Celebrate Flag Day today at Vicksburg’s American Legion Tyner-Ford Post 213
Published 12:56 pm Tuesday, June 14, 2022
A Flag Day ceremony will take place at 4:30 p.m. Monday at the American Legion Tyner-Ford Post 213, with a ceremony disposing of unserviceable flags from different state buildings, homes and bridges.
Every year on Flag Day, unserviceable flags are disposed of properly by the Sons of the American Legion. Unserviceable flags are battered flags that are often on display. These flags are deemed no longer presentable.
Sons of the American Legion allows their comrades to present the Commanders with unserviceable flags from throughout the course of the year. Willie Glasper, local Commander of Sons of the American Legion, said at the ceremony that after the flags are deemed unserviceable they are burned in their entirety.

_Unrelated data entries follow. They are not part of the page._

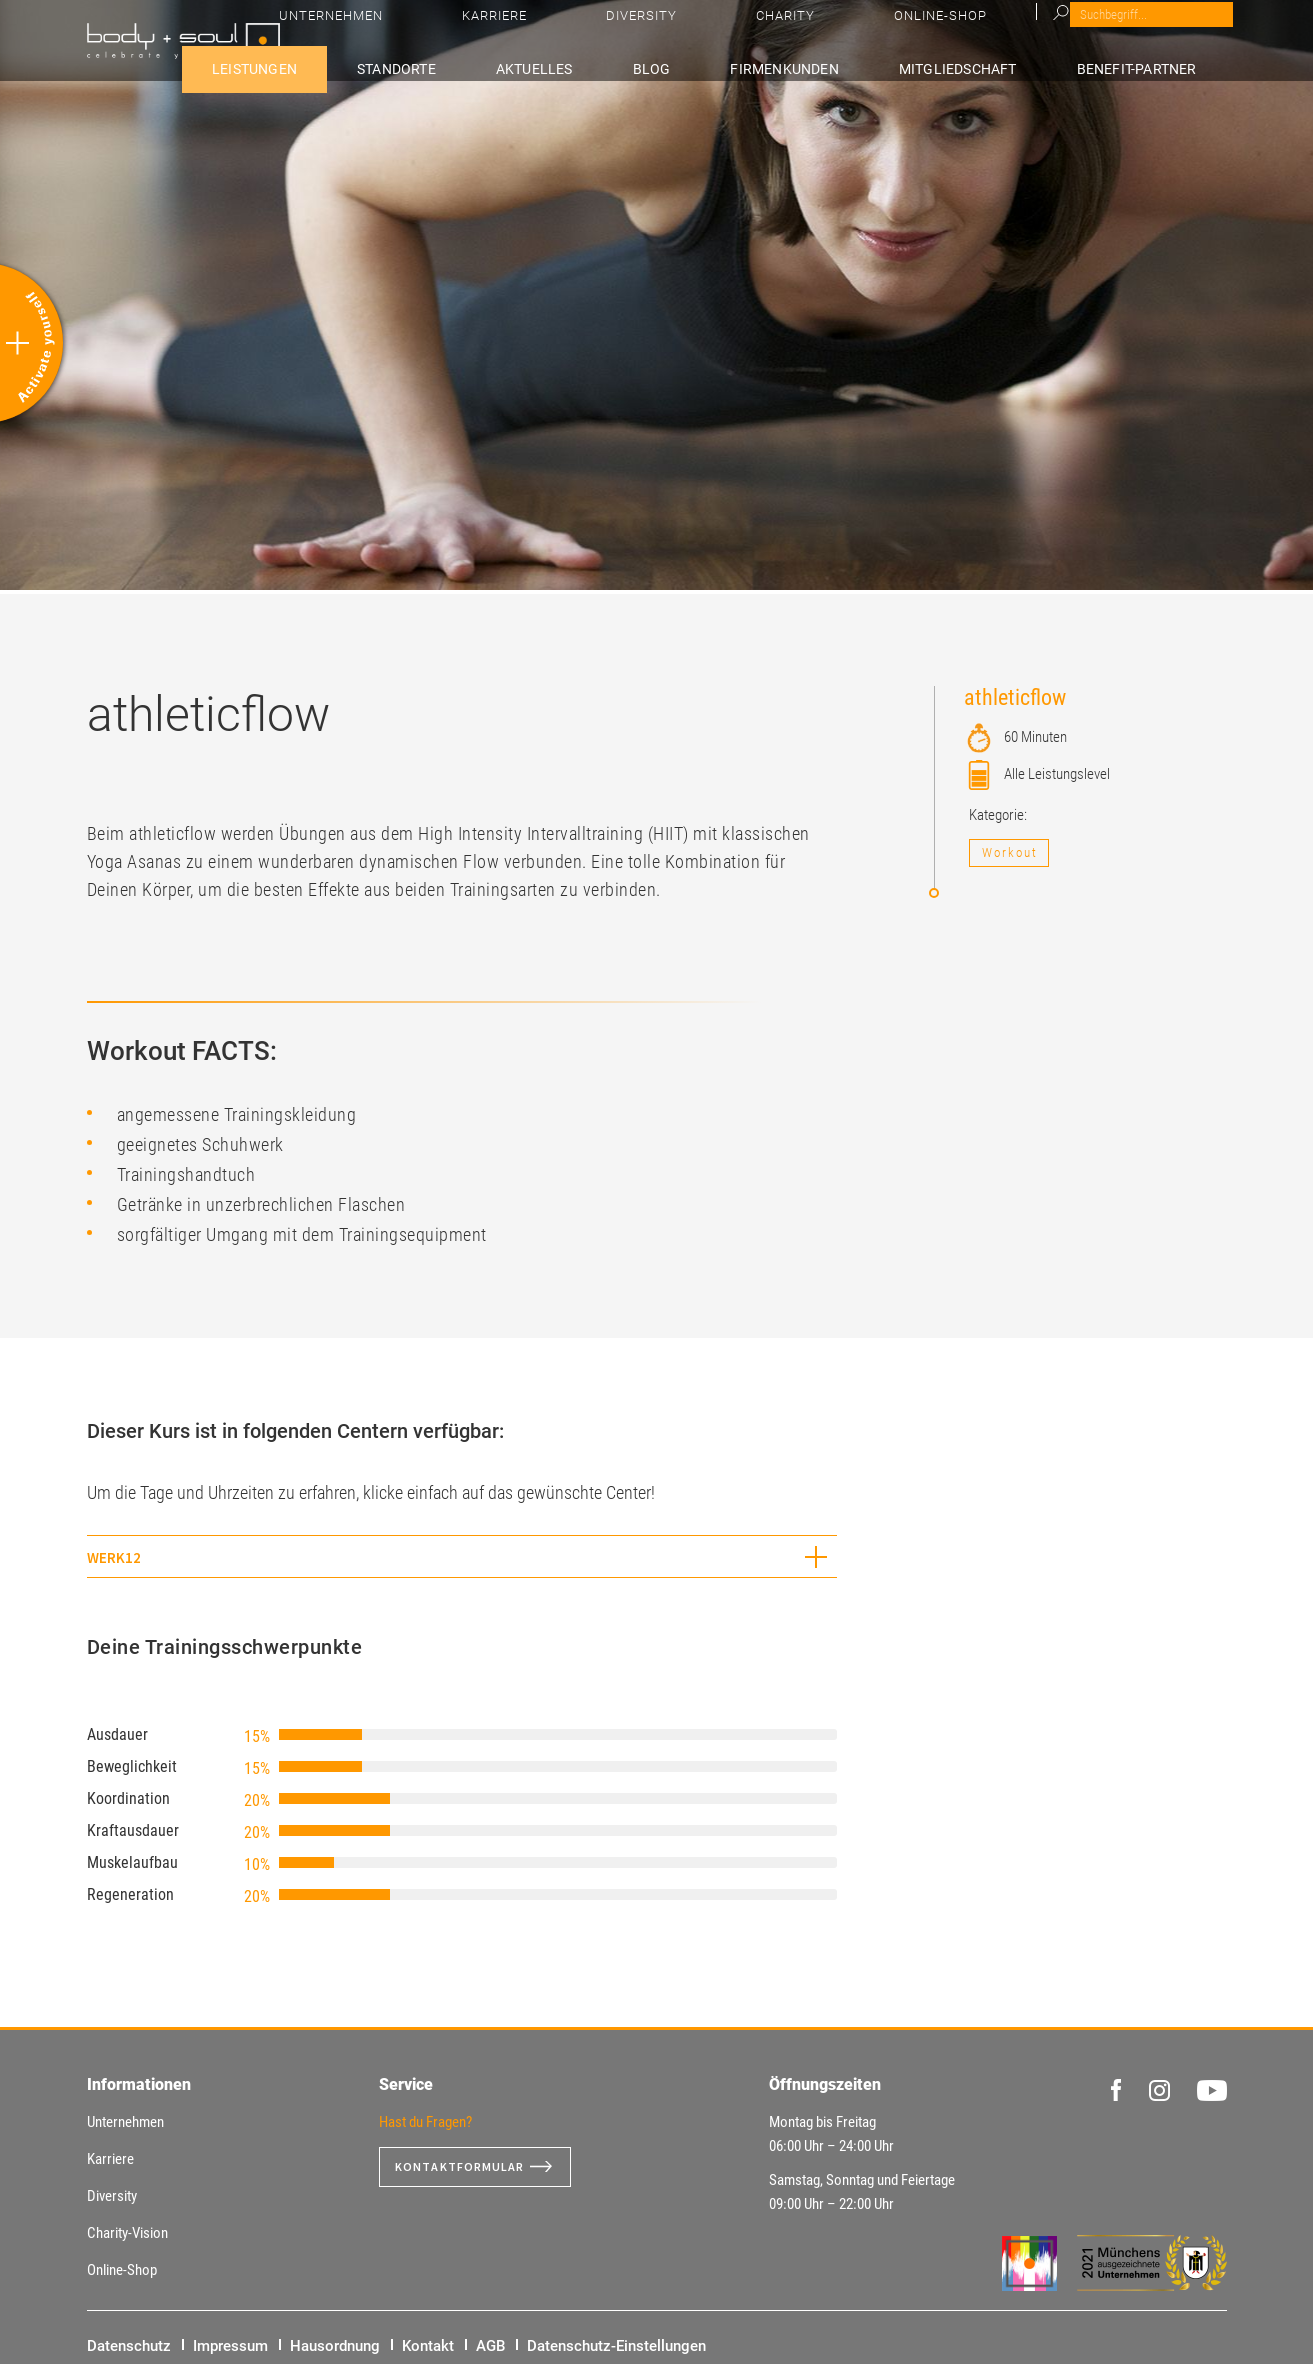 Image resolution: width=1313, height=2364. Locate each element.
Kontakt (428, 2346)
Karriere (861, 30)
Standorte (552, 66)
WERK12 (114, 1557)
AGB (490, 2346)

“The commander gives the okay to dispose of them,” Glasper said. “What we do is we start a flame and we burn them. We don’t allow them to touch the ground or anything like that.”
Glasper said that Flag Day is a sacred part of the country. It is a non-federal holiday used to celebrate the adoption of the Stars and Stripes as the official flag of the United States in 1777.
“We have to hold dear to that flag because it represents our country,” Glasper said. “ We have 50 states and we have those 50 stars and those 13 stripes.”
However, Flag Day is not the only way to pay respects and show patriotism. Proper United States Flag etiquette includes:
- When displaying the U.S. Flag horizontally, vertically or in a window, the union should be uppermost and to the flag’s own right so it shows to the observer’s left.
- The U.S. flag is to be displayed at the peak of the halyard when displayed with other flags or pennants on the same flagpole.
- The U.S. flag should be jousted first and lowered last when flown from adjacent staffs.
- When displayed against the walls from crossed staffs, the U.S. flag should be on the flag’s own right and its staff in front of the other flag’s staff.
- When displayed with two or more flags from other nations, the flag should be flown from separate staffs of the same height.
- When displayed on a stage for a speaker’s platform, the U.S. flag should be above and behind the speaker.
- When used to cover a casket, the union is at the head and left shoulder of the deceased. However, the flag is not lowered into the grave or allowed to touch the ground.
- When displayed over a street, it should be suspended vertically with the union to the north over an east-west street, or to the east over a north-south street.